● WORK INSTRUCTION
Figure out how many lines in these records contain "Ольга". Only the number belongs in the reply.

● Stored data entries
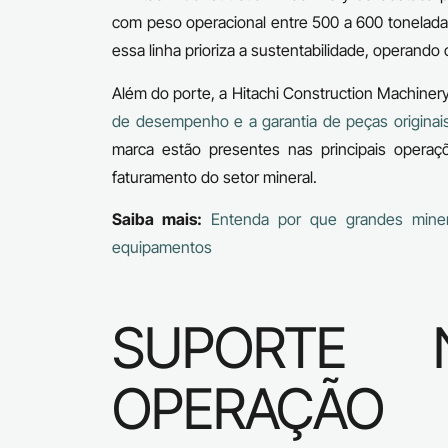
com peso operacional entre 500 a 600 toneladas
essa linha prioriza a sustentabilidade, operand
Além do porte, a Hitachi Construction Machiner
de desempenho e a garantia de peças originai
marca estão presentes nas principais operaç
faturamento do setor mineral.
Saiba mais:
Entenda por que grandes miner
equipamentos
SUPORTE 
OPERAÇÃO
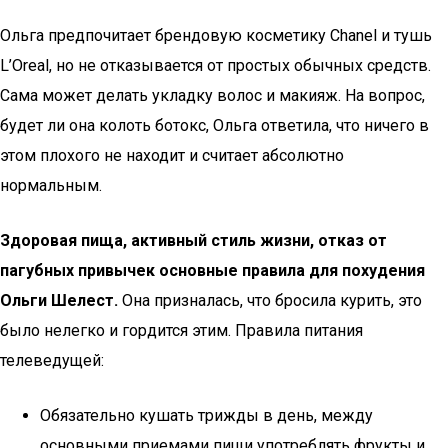
Ольга предпочитает брендовую косметику Chanel и тушь
L’Oreal, но не отказывается от простых обычных средств.
Сама может делать укладку волос и макияж. На вопрос,
будет ли она колоть ботокс, Ольга ответила, что ничего в
этом плохого не находит и считает абсолютно
нормальным.
Здоровая пища, активный стиль жизни, отказ от
пагубных привычек основные правила для похудения
Ольги Шелест.
Она призналась, что бросила курить, это
было нелегко и гордится этим. Правила питания
телеведущей:
Обязательно кушать трижды в день, между
основными приемами пищи употреблять фрукты и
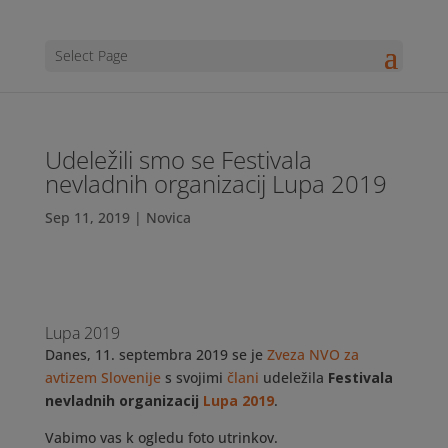
Select Page
Udeležili smo se Festivala
nevladnih organizacij Lupa 2019
Sep 11, 2019
|
Novica
Lupa 2019
Danes, 11. septembra 2019 se je
Zveza NVO za
avtizem Slovenije
s svojimi
člani
udeležila
Festivala
nevladnih organizacij
Lupa 2019
.
Vabimo vas k ogledu foto utrinkov.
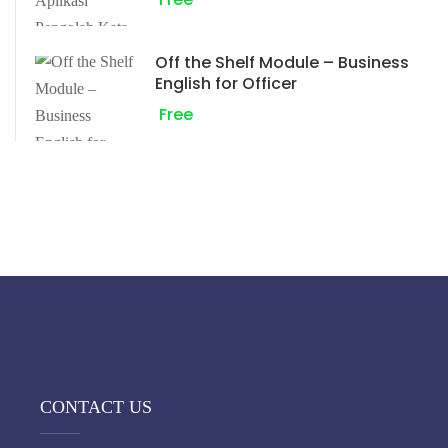
Off the Shelf Module – Business
English for Officer
Free
CONTACT US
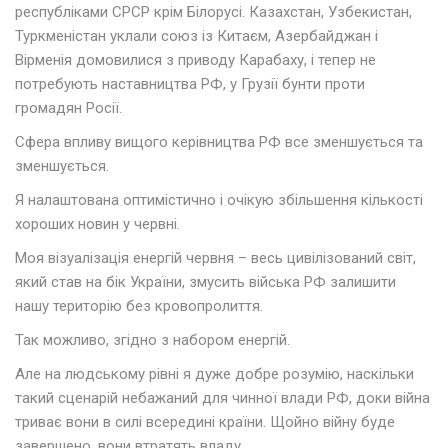
республіками СРСР крім Білорусі. Казахстан, Узбекистан,
Туркменістан уклали союз із Китаєм, Азербайджан і
Вірменія домовилися з приводу Карабаху, і тепер не
потребують наставництва РФ, у Грузії бунти проти
громадян Росії.
Сфера впливу вищого керівництва РФ все зменшується та
зменшується.
Я налаштована оптимістично і очікую збільшення кількості
хороших новин у червні.
Моя візуалізація енергій червня – весь цивілізований світ,
який став на бік України, змусить війська РФ залишити
нашу територію без кровопролиття.
Так можливо, згідно з набором енергій.
Але на людському рівні я дуже добре розумію, наскільки
такий сценарій небажаний для чинної влади РФ, доки війна
триває вони в силі всередині країни. Щойно війну буде
завершено, вони втратять владу.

● WRITTEN SOLUTION
2